During the war, her technical talent, which she had already shown when photographing architecture, also showed itself. She becomes a microfilm specialist – first in the service of wartime British intelligence, then UNESCO, after its establishment in 1945, the author travels to the Near or Middle East and documents the cultural heritage there.

For the World Health Organization, he has the task of establishing an international medical library in his native Prague. However, it is already 1949 and Czechoslovakia is ruled by a communist tyranny. Lucia Moholy is expelled from the country.

The exhibition of Lucie Mohola's works in Prague's Kunsthalle occupies two floors.

The exhibition of Lucie Mohola’s works in Prague’s Kunsthalle occupies two floors. | Photo: Vojtěch Veškrna

The last station

Lucia Moholy eventually begins lecturing on photography in English schools. When he once needed a visual accompaniment to a lecture on the Bauhaus, he turned to Walter Grupius, then living in the United States of America. She believes that most of her negatives were destroyed during the Allied bombing of Berlin. However, he hopes that the architect, who emigrated in time, managed to save at least something.

Grupius excuses himself, saying he has the last few original photos and won’t let them go. He denies to Lucia Moholy that, in fact, he took away almost all of her archive and still has it.

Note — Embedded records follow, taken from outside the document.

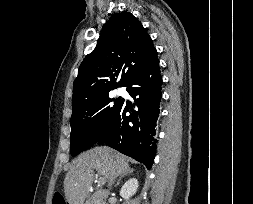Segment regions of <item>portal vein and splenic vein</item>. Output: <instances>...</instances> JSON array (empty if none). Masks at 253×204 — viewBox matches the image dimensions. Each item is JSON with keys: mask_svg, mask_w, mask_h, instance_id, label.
Listing matches in <instances>:
<instances>
[{"mask_svg": "<svg viewBox=\"0 0 253 204\" xmlns=\"http://www.w3.org/2000/svg\"><path fill=\"white\" fill-rule=\"evenodd\" d=\"M97 183H98V186H100V185L104 184L105 182L102 181L101 179H99V180L97 181Z\"/></svg>", "mask_w": 253, "mask_h": 204, "instance_id": "obj_1", "label": "portal vein and splenic vein"}]
</instances>
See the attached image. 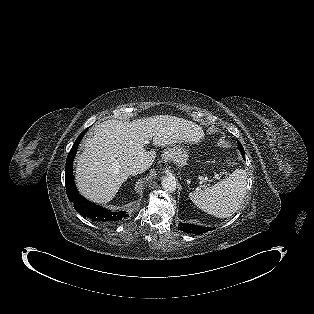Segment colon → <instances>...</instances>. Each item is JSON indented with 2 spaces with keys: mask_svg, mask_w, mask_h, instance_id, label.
I'll return each instance as SVG.
<instances>
[{
  "mask_svg": "<svg viewBox=\"0 0 314 314\" xmlns=\"http://www.w3.org/2000/svg\"><path fill=\"white\" fill-rule=\"evenodd\" d=\"M228 161H229V162H232L231 156H228Z\"/></svg>",
  "mask_w": 314,
  "mask_h": 314,
  "instance_id": "obj_1",
  "label": "colon"
}]
</instances>
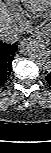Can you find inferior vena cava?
<instances>
[{
	"label": "inferior vena cava",
	"instance_id": "1",
	"mask_svg": "<svg viewBox=\"0 0 51 153\" xmlns=\"http://www.w3.org/2000/svg\"><path fill=\"white\" fill-rule=\"evenodd\" d=\"M23 34V28L18 25H9L0 30L1 40L10 44L17 42Z\"/></svg>",
	"mask_w": 51,
	"mask_h": 153
}]
</instances>
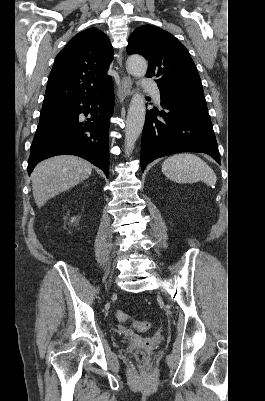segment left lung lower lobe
<instances>
[{
    "label": "left lung lower lobe",
    "mask_w": 265,
    "mask_h": 401,
    "mask_svg": "<svg viewBox=\"0 0 265 401\" xmlns=\"http://www.w3.org/2000/svg\"><path fill=\"white\" fill-rule=\"evenodd\" d=\"M165 111L149 110L141 139V169L151 161L179 152H200L220 164V154L204 95L160 91ZM158 114L162 118H157Z\"/></svg>",
    "instance_id": "obj_1"
}]
</instances>
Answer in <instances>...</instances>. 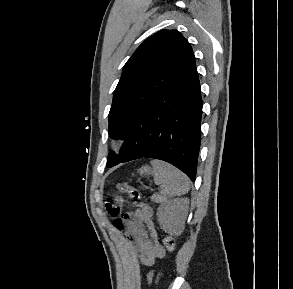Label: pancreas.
Instances as JSON below:
<instances>
[{
    "label": "pancreas",
    "instance_id": "obj_1",
    "mask_svg": "<svg viewBox=\"0 0 293 289\" xmlns=\"http://www.w3.org/2000/svg\"><path fill=\"white\" fill-rule=\"evenodd\" d=\"M151 200L159 203L163 201V198L159 194L155 193L153 196H151Z\"/></svg>",
    "mask_w": 293,
    "mask_h": 289
}]
</instances>
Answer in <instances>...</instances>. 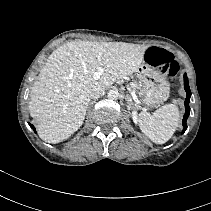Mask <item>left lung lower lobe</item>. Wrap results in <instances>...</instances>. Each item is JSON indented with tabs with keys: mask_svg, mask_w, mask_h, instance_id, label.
Listing matches in <instances>:
<instances>
[{
	"mask_svg": "<svg viewBox=\"0 0 211 211\" xmlns=\"http://www.w3.org/2000/svg\"><path fill=\"white\" fill-rule=\"evenodd\" d=\"M184 88L186 90V93H187V96H186V100H185V108H186V112L184 114V117H183V131L182 133L185 132V130L187 129V124H186V121H187V118L190 114V107H189V102H190V97H191V91H190V88H189V82H188V78H187V75L184 74Z\"/></svg>",
	"mask_w": 211,
	"mask_h": 211,
	"instance_id": "0a47b994",
	"label": "left lung lower lobe"
}]
</instances>
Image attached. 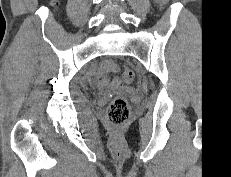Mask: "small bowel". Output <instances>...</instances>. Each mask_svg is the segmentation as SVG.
I'll return each instance as SVG.
<instances>
[{"label":"small bowel","mask_w":231,"mask_h":177,"mask_svg":"<svg viewBox=\"0 0 231 177\" xmlns=\"http://www.w3.org/2000/svg\"><path fill=\"white\" fill-rule=\"evenodd\" d=\"M118 70L116 64L111 61H106L100 68L98 77H97V85L102 91H107L110 88L119 89L121 86V82L119 78H115L112 82L108 77L109 74L115 73Z\"/></svg>","instance_id":"c3829d8e"}]
</instances>
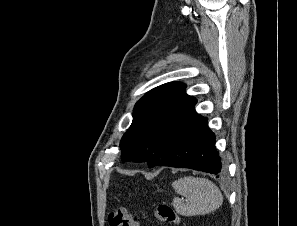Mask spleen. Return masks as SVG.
I'll return each mask as SVG.
<instances>
[{
    "mask_svg": "<svg viewBox=\"0 0 297 226\" xmlns=\"http://www.w3.org/2000/svg\"><path fill=\"white\" fill-rule=\"evenodd\" d=\"M177 194L186 198L175 197L172 205L180 215L189 217L205 215L219 208L223 203L220 189L209 179L186 176L172 183Z\"/></svg>",
    "mask_w": 297,
    "mask_h": 226,
    "instance_id": "obj_1",
    "label": "spleen"
}]
</instances>
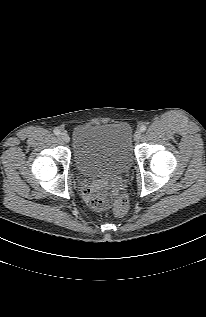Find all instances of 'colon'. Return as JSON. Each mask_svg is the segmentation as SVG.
Segmentation results:
<instances>
[{
  "mask_svg": "<svg viewBox=\"0 0 206 317\" xmlns=\"http://www.w3.org/2000/svg\"><path fill=\"white\" fill-rule=\"evenodd\" d=\"M85 194L90 207L96 211L112 208L115 215L122 216L128 210V200L122 194L111 193L98 187L87 189Z\"/></svg>",
  "mask_w": 206,
  "mask_h": 317,
  "instance_id": "5ec220e1",
  "label": "colon"
}]
</instances>
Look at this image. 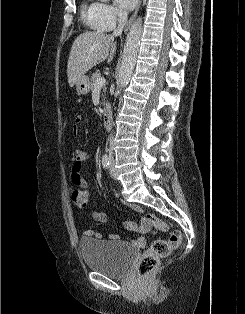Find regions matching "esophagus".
<instances>
[{"instance_id": "1", "label": "esophagus", "mask_w": 245, "mask_h": 314, "mask_svg": "<svg viewBox=\"0 0 245 314\" xmlns=\"http://www.w3.org/2000/svg\"><path fill=\"white\" fill-rule=\"evenodd\" d=\"M141 5V0H139L138 5L134 11V13L132 14V16L130 17V19L128 20V22L126 23L125 27H124V33H127V31L129 30L131 24L133 23L134 19L136 18L139 8Z\"/></svg>"}]
</instances>
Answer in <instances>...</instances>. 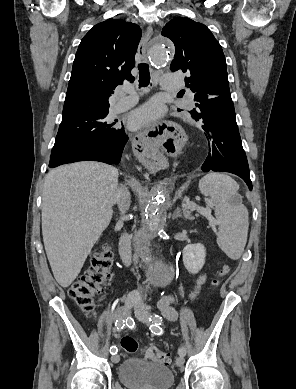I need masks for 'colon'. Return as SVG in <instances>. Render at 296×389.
<instances>
[{"instance_id": "colon-1", "label": "colon", "mask_w": 296, "mask_h": 389, "mask_svg": "<svg viewBox=\"0 0 296 389\" xmlns=\"http://www.w3.org/2000/svg\"><path fill=\"white\" fill-rule=\"evenodd\" d=\"M113 256L108 245H102L93 255L90 267L69 288V296L84 312L91 314L95 309V298L98 296L111 277ZM229 272L228 266H223L218 278L213 280L217 286ZM122 349L130 354L137 352L138 342L132 336H124L121 339ZM146 357L156 363L168 365L171 362L170 355L157 347L146 349Z\"/></svg>"}]
</instances>
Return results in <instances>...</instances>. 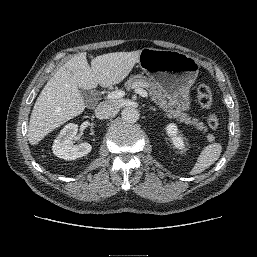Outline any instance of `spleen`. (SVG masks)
I'll list each match as a JSON object with an SVG mask.
<instances>
[{"label":"spleen","instance_id":"3e777b00","mask_svg":"<svg viewBox=\"0 0 257 257\" xmlns=\"http://www.w3.org/2000/svg\"><path fill=\"white\" fill-rule=\"evenodd\" d=\"M222 152V146L219 143H213L206 146L200 153L197 162L190 171V175H196L203 172L218 160Z\"/></svg>","mask_w":257,"mask_h":257}]
</instances>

Lucia Moholy came up with this when she got her hands on the catalog of the Bauhaus exhibition organized by the New York Museum of Modern Art in 1938 and on which Grupius collaborated. The catalog contained many of her photographs. However, the architect did not consider it necessary to inform the author about this, and did not even mention her by name. The photographer did not get her negatives back from Grupius until 1957, but she got barely half of them.

The last country Lucia Moholy chose was Switzerland, where she spent the last thirty years of her long life. She made a living as a columnist and writer, for the first time in her life she received recognition from the artistic community. Curators began to include her in comprehensive retrospectives. The first independent exhibition of Lucia Moholy was organized in 1981 by the Renée Ziegler Gallery in Zurich. She was 87 years old.

Photographer Giorgio Hoch helped with the exhibition, the look of which is now also replicated in Prague’s Kunsthalle. He helped create new positives from the original negatives, especially from the 20s and 30s. On that occasion, a series of portraits of Lucie Mohola was also created, Hoch captured her in the gallery next to her works and also at her home.

A self-confident, likeable woman, who has an unexpectedly sharp and youthful look, calmly looks down from the photographs. Her voice from the recording of the interview also testifies that Lucia Moholy was admirably vital in her old age, ready to discuss the role and possibilities of photography in society.

The current exhibition in Prague is extraordinarily complex. Lucia Moholy is presented as an excellent experimenter and technically proficient photographer, and at the same time as an underappreciated theoretician who still has a lot to say on the subject. On this occasion, not only a comprehensive catalog was published, but also the first Czech edition of her book One Hundred Years of Photography 1839 – 1939.